It may take more than technical expertise to convince senior management that today's successful CIO will be a good choice for tomorrow's CEO.
In Singapore, responses are mixed and companies are not overly confident that a CIO can become tomorrow's CEO.
This is the gist of a report by The Economist Intelligence Unit (EIU), commissioned by Hitachi Data Systems. The report, titled 'The Future for CIOs: Which Way Is Up?', surveyed 1,000 senior executives from 13 countries across Asia Pacific, including Australia, China, Hong Kong, India, New Zealand, South Korea, Taiwan and six members of the Association of Southeast Asian Nations (ASEAN).
The survey findings revealed that the modern CIO has a strategic role that goes beyond just managing the IT function in majority of organisations (89 percent). In addition, the majority of respondents (84 percent) agree that the CIO should be involved in all business-critical decisions at an early stage.
Going beyond the CIO level will be difficult
"This research shows that CIOs are well-respected by the business, particularly during the past year, when they helped firms cut costs by being more efficient. Looking forward, CIOs need to take the next step and contribute to business growth by developing new products or services and generating revenue," said Neville Vincent, senior vice president and general manager, Asia Pacific, HDS. "66 percent of respondents believe that the CIO should be a potential candidate for succeeding the CEO - so there are already noticeable cracks in the glass ceiling."
CIOs and other IT executives seem to be aware of the areas where they will be required to deliver. However, they may underestimate the skills and experience needed to achieve this.

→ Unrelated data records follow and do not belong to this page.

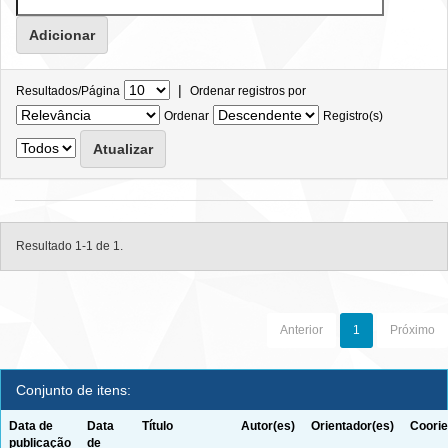
|
Resultados/Página
Ordenar registros por
Ordenar
Registro(s)
Resultado 1-1 de 1.
Anterior
1
Próximo
Conjunto de itens:
Data de
Data
Título
Autor(es)
Orientador(es)
Coorie
publicação
de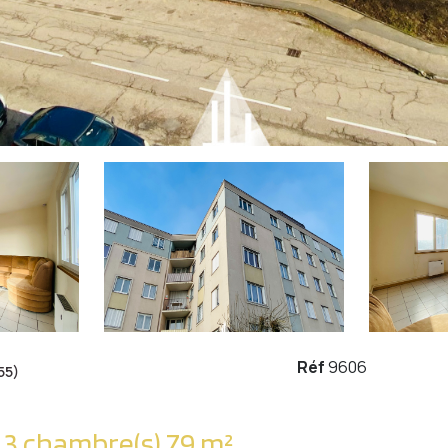
Réf
9606
55)
Appartement 4 pièce(s) 3 chambre(s) 79 m²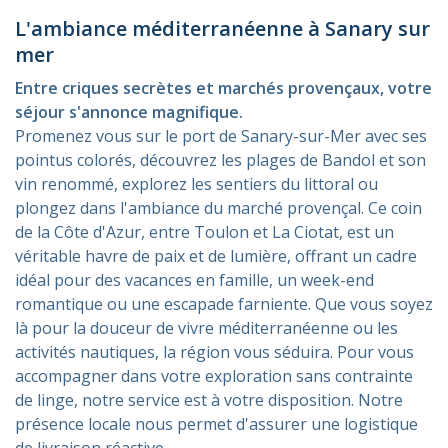
L'ambiance méditerranéenne à Sanary sur
mer
Entre criques secrètes et marchés provençaux, votre
séjour s'annonce magnifique.
Promenez vous sur le port de Sanary-sur-Mer avec ses
pointus colorés, découvrez les plages de Bandol et son
vin renommé, explorez les sentiers du littoral ou
plongez dans l'ambiance du marché provençal. Ce coin
de la Côte d'Azur, entre Toulon et La Ciotat, est un
véritable havre de paix et de lumière, offrant un cadre
idéal pour des vacances en famille, un week-end
romantique ou une escapade farniente. Que vous soyez
là pour la douceur de vivre méditerranéenne ou les
activités nautiques, la région vous séduira. Pour vous
accompagner dans votre exploration sans contrainte
de linge, notre service est à votre disposition. Notre
présence locale nous permet d'assurer une logistique
de livraison réactive.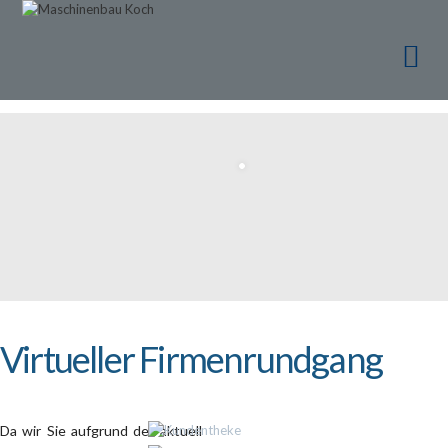
Ma
Ma
Virtueller Firmenrundgang
Da wir Sie aufgrund der aktuell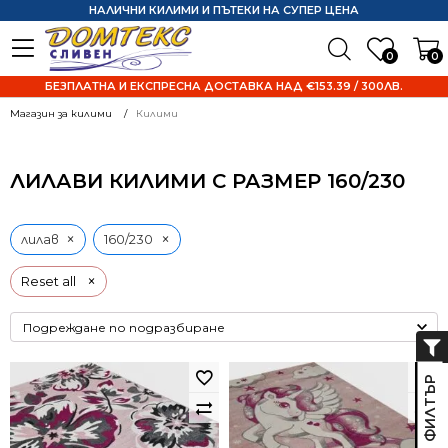
НАЛИЧНИ КИЛИМИ И ПЪТЕКИ НА СУПЕР ЦЕНА
0
0
БЕЗПЛАТНА И ЕКСПРЕСНА ДОСТАВКА НАД €153.39 / 300ЛВ.
Магазин за килими
Килими
ЛИЛАВИ КИЛИМИ С РАЗМЕР 160/230
×
×
лилав
160/230
×
Reset all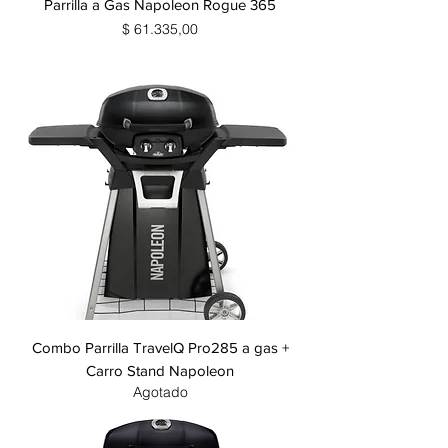
Parrilla a Gas Napoleon Rogue 365
Precio
$ 61.335,00
Combo Parrilla TravelQ Pro285 a gas +
Carro Stand Napoleon
Agotado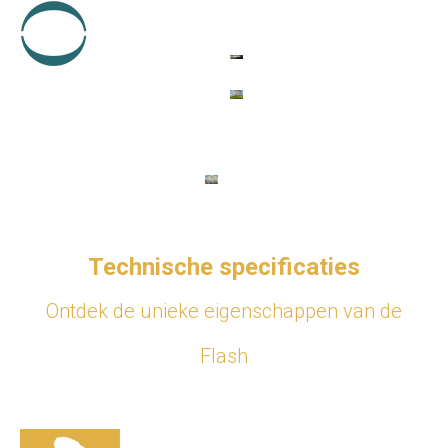
Technische specificaties
Ontdek de unieke eigenschappen van de
Flash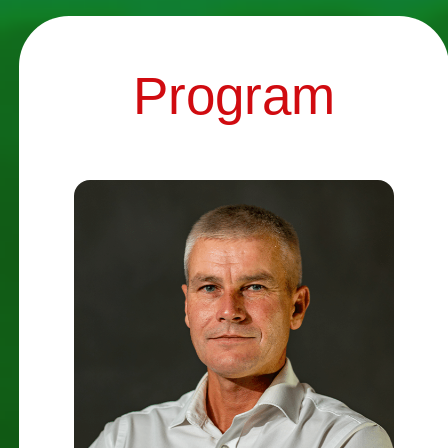
Program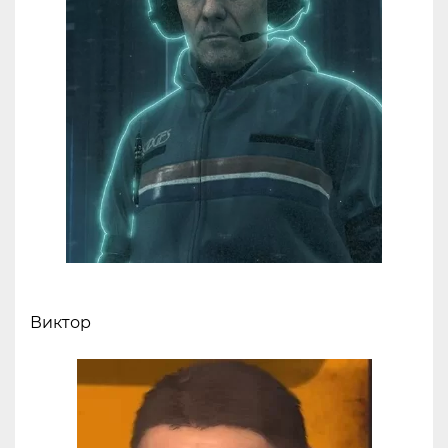
Виктор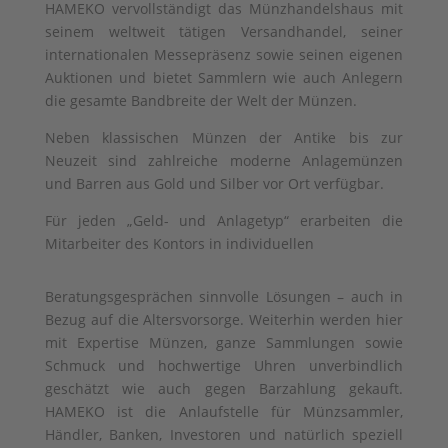
HAMEKO vervollständigt das Münzhandelshaus mit
seinem weltweit tätigen Versandhandel, seiner
internationalen Messepräsenz sowie seinen eigenen
Auktionen und bietet Sammlern wie auch Anlegern
die gesamte Bandbreite der Welt der Münzen.
Neben klassischen Münzen der Antike bis zur
Neuzeit sind zahlreiche moderne Anlagemünzen
und Barren aus Gold und Silber vor Ort verfügbar.
Für jeden „Geld- und Anlagetyp“ erarbeiten die
Mitarbeiter des Kontors in individuellen
Beratungsgesprächen sinnvolle Lösungen – auch in
Bezug auf die Altersvorsorge. Weiterhin werden hier
mit Expertise Münzen, ganze Sammlungen sowie
Schmuck und hochwertige Uhren unverbindlich
geschätzt wie auch gegen Barzahlung gekauft.
HAMEKO ist die Anlaufstelle für Münzsammler,
Händler, Banken, Investoren und natürlich speziell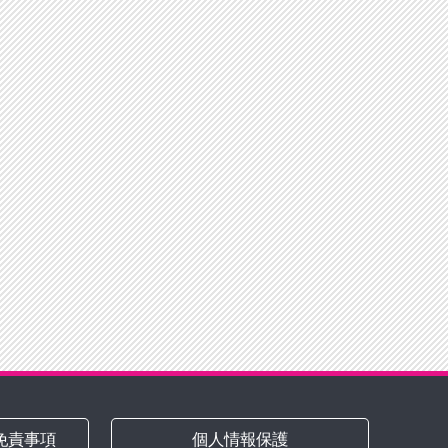
免責事項
個人情報保護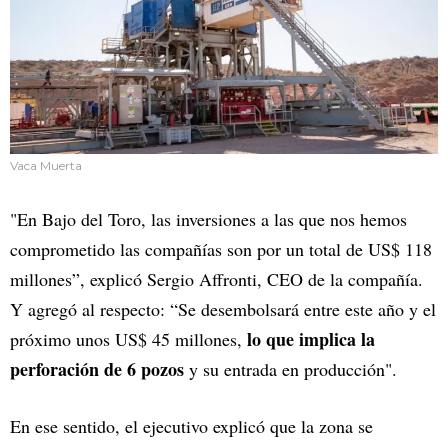
Vaca Muerta
"En Bajo del Toro, las inversiones a las que nos hemos
comprometido las compañías son por un total de US$ 118
millones”, explicó Sergio Affronti, CEO de la compañía.
Y agregó al respecto: “Se desembolsará entre este año y el
lo que implica la
próximo unos US$ 45 millones,
perforación de 6 pozos
y su entrada en producción".
En ese sentido, el ejecutivo explicó que la zona se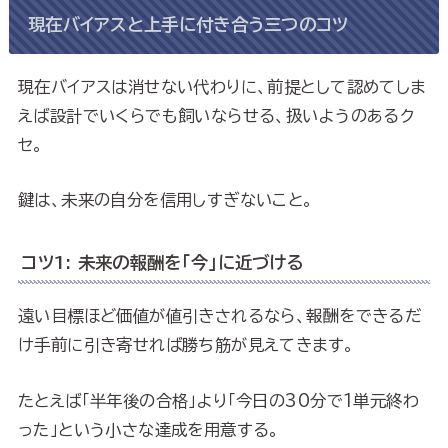
現在バイアスと上手に付き合う三つのコツ
現在バイアスは消せない代わりに、前提として認めてしま
えば設計でいくらでも飼いならせる、扱いようのあるク
セ。
鍵は、未来の自分を信用しすぎないこと。
コツ1: 未来の報酬を「今」に近づける
遠い目標ほど価値が値引きされるなら、報酬をできるだ
け手前に引き寄せれば勝ち筋が見えてきます。
たとえば「半年後の合格」より「今日の30分で1単元終わ
った」という小さな達成を用意する。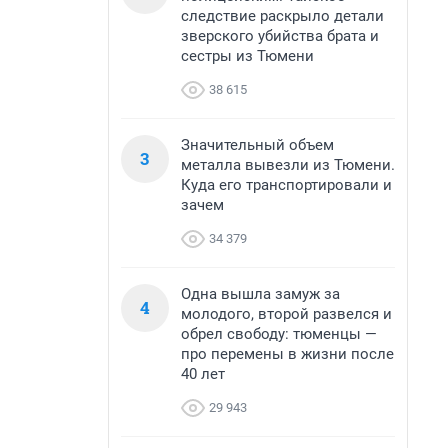
следствие раскрыло детали
зверского убийства брата и
сестры из Тюмени
38 615
Значительный объем
3
металла вывезли из Тюмени.
Куда его транспортировали и
зачем
34 379
Одна вышла замуж за
4
молодого, второй развелся и
обрел свободу: тюменцы —
про перемены в жизни после
40 лет
29 943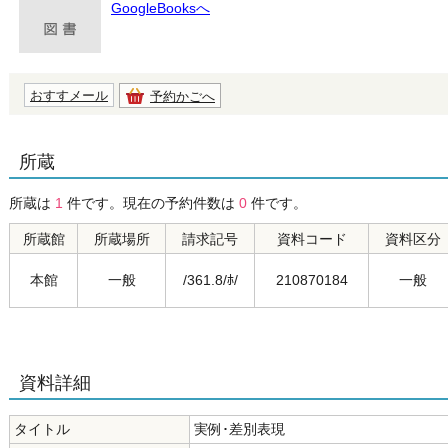
GoogleBooksへ
おすすメール
予約かごへ
所蔵
所蔵は
1
件です。現在の予約件数は
0
件です。
所蔵館
所蔵場所
請求記号
資料コード
資料区分
本館
一般
/361.8/ﾎ/
210870184
一般
資料詳細
タイトル
実例･差別表現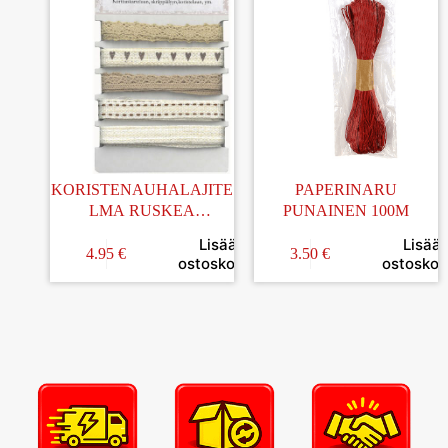
KORISTENAUHALAJITE
PAPERINARU
LMA RUSKEA
PUNAINEN 100M
NOSTALGIA
Lisää
Lisää
4.95
€
3.50
€
ostoskoriin
ostoskori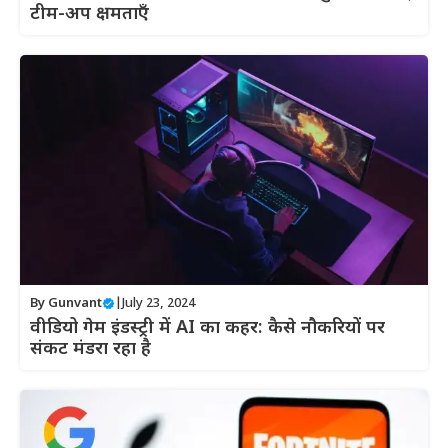
टीम-अप क्षमताएँ
By
Gunvant
|
July 23, 2024
वीडियो गेम इंडस्ट्री में AI का कहर: कैसे नौकरियों पर
संकट मंडरा रहा है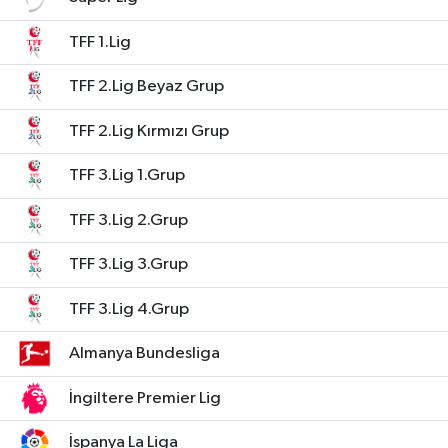
KÜLTÜR SANAT
SARIGÖL
KÖPRÜBAŞI
EKONOMİ
TFF 1.Lig
YAŞAM
SARUHANLI
KULA
EĞİTİM
TFF 2.Lig Beyaz Grup
TFF 2.Lig Kırmızı Grup
LIFE
SELENDİ
SALİHLİ
KÜLTÜR SANAT
TFF 3.Lig 1.Grup
KIRKAĞAÇ
SARIGÖL
SPOR
TFF 3.Lig 2.Grup
DEMİRCİ
SARUHANLI
YAŞAM
TFF 3.Lig 3.Grup
GÖLMARMARA
ŞEHZADELER
LIFE
TFF 3.Lig 4.Grup
GÖRDES
SELENDİ
BİLİM VE TEKNOLOJİ
Almanya Bundesliga
KÖPRÜBAŞI
SOMA
YAZARLAR
İngiltere Premier Lig
İspanya La Liga
SOMA
TURGUTLU
MANİSA'NIN YÖRESEL LEZZETLERİ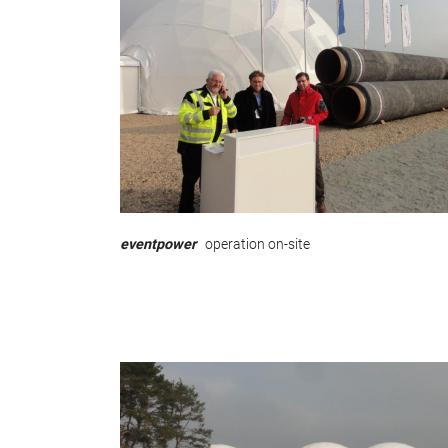
eventpower
operation on-site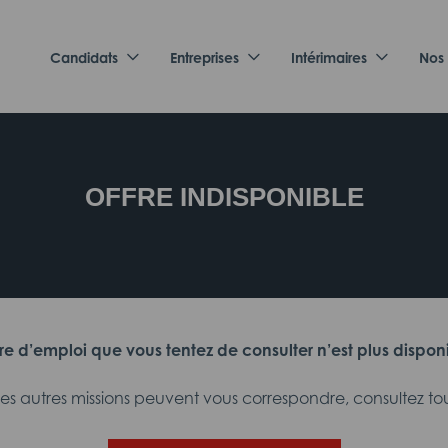
Candidats
Entreprises
Intérimaires
Nos
OFFRE INDISPONIBLE
fre d’emploi que vous tentez de consulter n’est plus dispon
 autres missions peuvent vous correspondre, consultez tout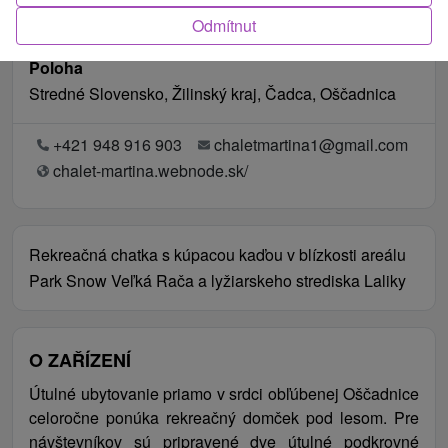
Odmítnut
Poloha
Stredné Slovensko, Žilinský kraj, Čadca, Oščadnica
+421 948 916 903
chaletmartina1@gmail.com
chalet-martina.webnode.sk/
Rekreačná chatka s kúpacou kaďou v blízkosti areálu
Park Snow Veľká Rača a lyžiarskeho strediska Laliky
O ZAŘÍZENÍ
Útulné ubytovanie priamo v srdci obľúbenej Oščadnice
celoročne ponúka rekreačný domček pod lesom. Pre
návštevníkov sú pripravené dve útulné podkrovné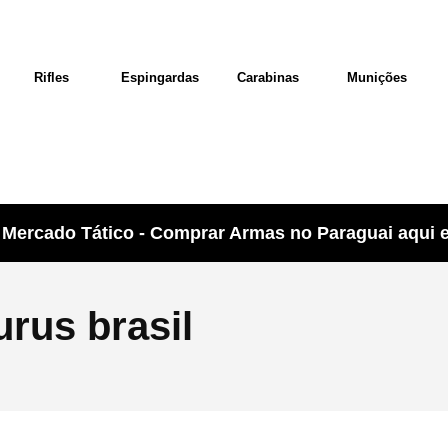
Rifles
Espingardas
Carabinas
Munições
Mercado Tático - Comprar Armas no Paraguai aqui e 
urus brasil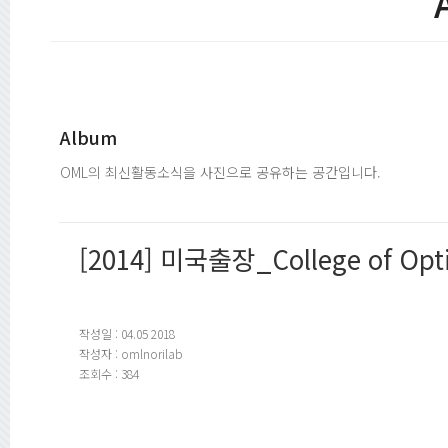
Album
OML의 최신활동소식을 사진으로 공유하는 공간입니다.
[2014] 미국출장_College of Opt
작성일 : 04.05 2018
작성자 : omlnorilab
조회수 : 384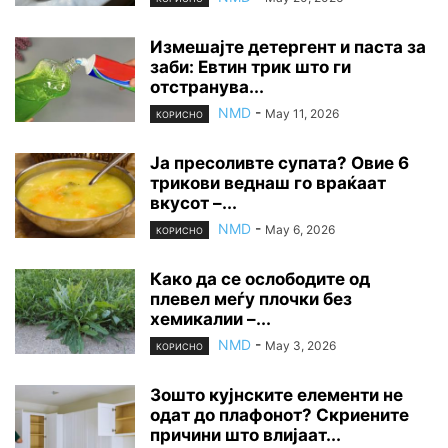
Измешајте детергент и паста за
заби: Евтин трик што ги
отстранува...
NMD
-
May 11, 2026
КОРИСНО
Ја пресоливте супата? Овие 6
трикови веднаш го враќаат
вкусот –...
NMD
-
May 6, 2026
КОРИСНО
Како да се ослободите од
плевел меѓу плочки без
хемикалии –...
NMD
-
May 3, 2026
КОРИСНО
Зошто кујнските елементи не
одат до плафонот? Скриените
причини што влијаат...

In Singapore, 91 percent of respondents feel that CIOs should have final decision making authority on all IT expenditure, and that they should also be involved in business-critical decisions at an early stage.
According to CEOs, the top three areas where CIOs should develop their skills are: a greater understanding of the business (41 percent); the ability to think strategically (26 percent); and an awareness of broader industry developments (23 percent). However, none of the following feature at the top of the CIOs' own development goals: demonstrating business case for IT investment (28 percent); technical skills to integrate new technologies (24 percent) and knowledge of emerging technologies (23 percent).
James Chambers, senior editor of The EIU said, "CIOs have earned the right to be considered a candidate for CEO, alongside with their C-level counterparts, but it will take more to secure the top job. Ambitious candidates will need to take the initiative to develop their own knowledge and spend time in other parts of the business as they explore ways of creating a competitive edge for their organisations."